Work item =>
If a line in the listing below contains "block", return that line.

* * *

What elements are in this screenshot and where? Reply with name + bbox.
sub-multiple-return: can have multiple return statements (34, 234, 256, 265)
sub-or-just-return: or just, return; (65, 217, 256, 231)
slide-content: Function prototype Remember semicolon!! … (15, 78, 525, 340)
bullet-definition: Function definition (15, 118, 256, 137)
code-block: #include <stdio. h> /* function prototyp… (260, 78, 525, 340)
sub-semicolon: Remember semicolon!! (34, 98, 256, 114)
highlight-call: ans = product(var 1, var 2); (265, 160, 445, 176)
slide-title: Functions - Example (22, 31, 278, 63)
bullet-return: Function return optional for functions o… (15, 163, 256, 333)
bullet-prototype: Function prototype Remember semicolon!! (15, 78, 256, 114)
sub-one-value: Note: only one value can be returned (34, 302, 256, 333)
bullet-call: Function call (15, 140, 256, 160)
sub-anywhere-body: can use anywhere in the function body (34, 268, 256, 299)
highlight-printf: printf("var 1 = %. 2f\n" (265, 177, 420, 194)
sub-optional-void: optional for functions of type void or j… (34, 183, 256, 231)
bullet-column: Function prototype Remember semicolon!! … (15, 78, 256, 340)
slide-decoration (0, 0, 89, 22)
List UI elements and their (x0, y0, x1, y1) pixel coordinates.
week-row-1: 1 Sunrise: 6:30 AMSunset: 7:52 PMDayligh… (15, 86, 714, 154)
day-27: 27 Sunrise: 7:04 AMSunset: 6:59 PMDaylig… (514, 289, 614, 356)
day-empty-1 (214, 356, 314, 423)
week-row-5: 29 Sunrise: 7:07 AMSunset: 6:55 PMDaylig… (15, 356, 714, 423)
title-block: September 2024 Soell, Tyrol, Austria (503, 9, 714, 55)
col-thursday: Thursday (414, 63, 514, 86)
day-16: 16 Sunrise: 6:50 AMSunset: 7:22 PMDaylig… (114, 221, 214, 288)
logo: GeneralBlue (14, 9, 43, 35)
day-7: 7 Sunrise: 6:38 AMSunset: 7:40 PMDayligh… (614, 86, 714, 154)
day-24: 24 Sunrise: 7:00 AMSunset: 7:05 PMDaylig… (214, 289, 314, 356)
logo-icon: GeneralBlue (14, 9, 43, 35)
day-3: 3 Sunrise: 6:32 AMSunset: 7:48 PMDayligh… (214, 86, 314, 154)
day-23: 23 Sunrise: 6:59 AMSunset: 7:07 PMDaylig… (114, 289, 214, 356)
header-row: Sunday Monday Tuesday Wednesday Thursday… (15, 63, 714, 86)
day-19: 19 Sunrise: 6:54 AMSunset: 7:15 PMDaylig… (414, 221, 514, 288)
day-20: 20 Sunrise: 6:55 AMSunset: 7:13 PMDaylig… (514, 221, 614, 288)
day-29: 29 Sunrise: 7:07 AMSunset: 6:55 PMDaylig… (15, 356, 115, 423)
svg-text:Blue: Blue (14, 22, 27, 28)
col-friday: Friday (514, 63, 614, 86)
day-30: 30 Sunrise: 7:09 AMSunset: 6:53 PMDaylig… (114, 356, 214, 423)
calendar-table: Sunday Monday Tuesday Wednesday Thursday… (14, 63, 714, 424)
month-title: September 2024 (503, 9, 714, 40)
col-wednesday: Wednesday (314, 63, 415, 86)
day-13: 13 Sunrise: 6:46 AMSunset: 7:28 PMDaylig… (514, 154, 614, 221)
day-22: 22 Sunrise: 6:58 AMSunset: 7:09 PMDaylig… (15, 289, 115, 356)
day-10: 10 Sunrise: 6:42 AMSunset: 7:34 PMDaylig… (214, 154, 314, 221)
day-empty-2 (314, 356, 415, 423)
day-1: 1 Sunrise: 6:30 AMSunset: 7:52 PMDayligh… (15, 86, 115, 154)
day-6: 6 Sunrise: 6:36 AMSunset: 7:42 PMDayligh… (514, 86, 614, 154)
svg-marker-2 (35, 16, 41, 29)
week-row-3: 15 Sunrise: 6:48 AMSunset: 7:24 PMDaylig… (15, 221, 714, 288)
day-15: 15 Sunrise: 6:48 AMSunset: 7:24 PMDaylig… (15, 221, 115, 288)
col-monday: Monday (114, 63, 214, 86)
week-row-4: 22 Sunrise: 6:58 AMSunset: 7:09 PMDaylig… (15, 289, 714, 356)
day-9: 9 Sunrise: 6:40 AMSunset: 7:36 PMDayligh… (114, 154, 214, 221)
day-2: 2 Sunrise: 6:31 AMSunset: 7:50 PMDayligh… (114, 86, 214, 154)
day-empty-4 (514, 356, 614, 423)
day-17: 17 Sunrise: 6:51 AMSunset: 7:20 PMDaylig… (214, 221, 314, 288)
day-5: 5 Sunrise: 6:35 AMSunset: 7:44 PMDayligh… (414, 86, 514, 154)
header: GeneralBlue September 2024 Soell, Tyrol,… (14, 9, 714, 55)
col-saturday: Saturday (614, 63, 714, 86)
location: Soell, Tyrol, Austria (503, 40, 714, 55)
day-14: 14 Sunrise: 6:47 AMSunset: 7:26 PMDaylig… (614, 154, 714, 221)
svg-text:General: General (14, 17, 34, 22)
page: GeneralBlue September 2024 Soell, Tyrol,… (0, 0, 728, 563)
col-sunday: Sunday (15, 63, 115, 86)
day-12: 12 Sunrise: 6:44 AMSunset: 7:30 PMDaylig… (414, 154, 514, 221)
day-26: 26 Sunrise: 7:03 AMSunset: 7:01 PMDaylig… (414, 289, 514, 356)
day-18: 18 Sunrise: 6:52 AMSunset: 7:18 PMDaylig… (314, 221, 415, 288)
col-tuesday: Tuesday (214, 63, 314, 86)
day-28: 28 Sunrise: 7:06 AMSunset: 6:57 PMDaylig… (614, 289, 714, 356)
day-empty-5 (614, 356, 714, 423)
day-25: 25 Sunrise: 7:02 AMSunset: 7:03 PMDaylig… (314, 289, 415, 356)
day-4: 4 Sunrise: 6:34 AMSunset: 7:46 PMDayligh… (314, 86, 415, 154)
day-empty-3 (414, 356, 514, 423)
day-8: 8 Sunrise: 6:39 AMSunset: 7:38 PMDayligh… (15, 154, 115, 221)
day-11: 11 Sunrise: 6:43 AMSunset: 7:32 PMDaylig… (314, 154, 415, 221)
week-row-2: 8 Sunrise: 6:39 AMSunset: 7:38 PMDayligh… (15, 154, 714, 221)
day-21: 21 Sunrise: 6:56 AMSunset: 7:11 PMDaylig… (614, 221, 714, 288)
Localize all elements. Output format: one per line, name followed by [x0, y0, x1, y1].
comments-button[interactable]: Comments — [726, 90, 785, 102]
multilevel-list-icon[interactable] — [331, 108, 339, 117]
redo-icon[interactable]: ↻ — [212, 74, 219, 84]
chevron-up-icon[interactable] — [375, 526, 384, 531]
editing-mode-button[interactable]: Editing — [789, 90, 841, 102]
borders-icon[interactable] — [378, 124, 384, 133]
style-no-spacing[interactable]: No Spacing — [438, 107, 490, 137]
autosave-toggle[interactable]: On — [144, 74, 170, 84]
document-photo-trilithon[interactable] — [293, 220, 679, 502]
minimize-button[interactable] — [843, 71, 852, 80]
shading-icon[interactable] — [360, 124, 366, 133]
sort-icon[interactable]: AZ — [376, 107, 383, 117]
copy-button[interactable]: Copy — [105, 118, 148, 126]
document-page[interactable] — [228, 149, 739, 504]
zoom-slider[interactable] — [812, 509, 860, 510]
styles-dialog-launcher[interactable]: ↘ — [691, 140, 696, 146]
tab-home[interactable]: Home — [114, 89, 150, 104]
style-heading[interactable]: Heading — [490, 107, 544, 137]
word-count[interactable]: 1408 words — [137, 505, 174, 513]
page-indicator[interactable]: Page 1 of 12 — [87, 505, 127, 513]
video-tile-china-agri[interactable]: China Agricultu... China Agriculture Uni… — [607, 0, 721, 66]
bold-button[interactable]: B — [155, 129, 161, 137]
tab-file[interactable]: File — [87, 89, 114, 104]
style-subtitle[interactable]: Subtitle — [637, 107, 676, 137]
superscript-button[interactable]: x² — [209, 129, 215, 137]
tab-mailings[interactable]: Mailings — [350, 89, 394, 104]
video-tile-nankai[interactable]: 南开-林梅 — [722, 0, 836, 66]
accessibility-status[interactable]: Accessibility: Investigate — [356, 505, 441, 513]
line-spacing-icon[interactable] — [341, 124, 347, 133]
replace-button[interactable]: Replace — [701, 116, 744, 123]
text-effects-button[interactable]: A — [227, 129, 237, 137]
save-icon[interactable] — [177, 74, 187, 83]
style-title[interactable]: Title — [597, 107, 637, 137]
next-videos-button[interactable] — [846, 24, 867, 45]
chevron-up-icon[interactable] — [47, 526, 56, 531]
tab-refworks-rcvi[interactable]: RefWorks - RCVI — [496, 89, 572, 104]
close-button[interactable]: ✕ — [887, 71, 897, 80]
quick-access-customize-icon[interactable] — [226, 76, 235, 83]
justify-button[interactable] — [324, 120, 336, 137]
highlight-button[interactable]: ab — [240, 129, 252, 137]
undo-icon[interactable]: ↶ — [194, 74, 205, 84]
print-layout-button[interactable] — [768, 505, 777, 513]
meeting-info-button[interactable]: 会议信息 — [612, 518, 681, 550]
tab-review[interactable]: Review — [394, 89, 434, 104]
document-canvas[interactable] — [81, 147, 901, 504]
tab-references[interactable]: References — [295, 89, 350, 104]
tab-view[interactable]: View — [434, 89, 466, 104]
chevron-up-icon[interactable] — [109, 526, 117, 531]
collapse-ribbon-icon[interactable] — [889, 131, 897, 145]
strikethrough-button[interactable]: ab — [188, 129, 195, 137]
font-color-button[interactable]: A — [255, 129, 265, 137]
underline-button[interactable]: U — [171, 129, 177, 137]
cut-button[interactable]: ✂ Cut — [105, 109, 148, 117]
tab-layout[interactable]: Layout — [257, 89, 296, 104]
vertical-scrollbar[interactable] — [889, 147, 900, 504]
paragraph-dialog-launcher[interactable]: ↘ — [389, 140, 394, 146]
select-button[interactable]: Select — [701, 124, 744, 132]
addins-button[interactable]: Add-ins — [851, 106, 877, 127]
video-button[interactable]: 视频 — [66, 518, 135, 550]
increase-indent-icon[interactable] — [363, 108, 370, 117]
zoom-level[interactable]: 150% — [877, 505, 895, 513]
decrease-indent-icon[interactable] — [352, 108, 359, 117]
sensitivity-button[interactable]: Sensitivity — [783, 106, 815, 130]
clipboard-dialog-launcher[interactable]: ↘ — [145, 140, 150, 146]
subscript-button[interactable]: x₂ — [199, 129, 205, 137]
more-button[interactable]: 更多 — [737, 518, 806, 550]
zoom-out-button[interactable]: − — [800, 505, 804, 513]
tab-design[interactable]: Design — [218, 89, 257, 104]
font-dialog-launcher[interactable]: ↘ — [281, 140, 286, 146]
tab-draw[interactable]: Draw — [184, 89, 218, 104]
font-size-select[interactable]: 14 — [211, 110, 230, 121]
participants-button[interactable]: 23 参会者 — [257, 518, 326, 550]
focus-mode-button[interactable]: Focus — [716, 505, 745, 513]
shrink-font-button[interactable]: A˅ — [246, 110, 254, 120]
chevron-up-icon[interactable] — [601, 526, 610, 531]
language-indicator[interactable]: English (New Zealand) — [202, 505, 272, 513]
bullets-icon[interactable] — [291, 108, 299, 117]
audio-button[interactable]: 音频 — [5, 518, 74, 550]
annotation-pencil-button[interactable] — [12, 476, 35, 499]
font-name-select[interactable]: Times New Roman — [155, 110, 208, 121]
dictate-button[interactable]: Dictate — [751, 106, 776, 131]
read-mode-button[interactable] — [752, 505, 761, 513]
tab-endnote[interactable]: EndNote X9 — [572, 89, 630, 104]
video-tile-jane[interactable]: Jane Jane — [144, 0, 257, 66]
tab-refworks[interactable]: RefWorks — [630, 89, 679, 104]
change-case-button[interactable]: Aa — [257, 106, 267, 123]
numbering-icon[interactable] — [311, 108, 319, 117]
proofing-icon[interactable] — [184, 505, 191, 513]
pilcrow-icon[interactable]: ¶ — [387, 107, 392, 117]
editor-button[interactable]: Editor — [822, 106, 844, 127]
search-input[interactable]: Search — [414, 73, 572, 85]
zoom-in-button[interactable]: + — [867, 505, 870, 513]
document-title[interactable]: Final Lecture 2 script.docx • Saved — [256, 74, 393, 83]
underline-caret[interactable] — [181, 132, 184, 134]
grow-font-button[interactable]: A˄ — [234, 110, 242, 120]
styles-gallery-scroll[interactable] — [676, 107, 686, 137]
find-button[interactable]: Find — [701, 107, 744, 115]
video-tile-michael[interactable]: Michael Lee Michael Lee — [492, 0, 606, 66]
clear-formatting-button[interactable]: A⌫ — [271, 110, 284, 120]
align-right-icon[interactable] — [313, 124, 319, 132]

* * *

Exercise answer =>
code-block: #include <stdio. h> /* function prototyp… (260, 78, 525, 340)
title-block: September 2024 Soell, Tyrol, Austria (503, 9, 714, 55)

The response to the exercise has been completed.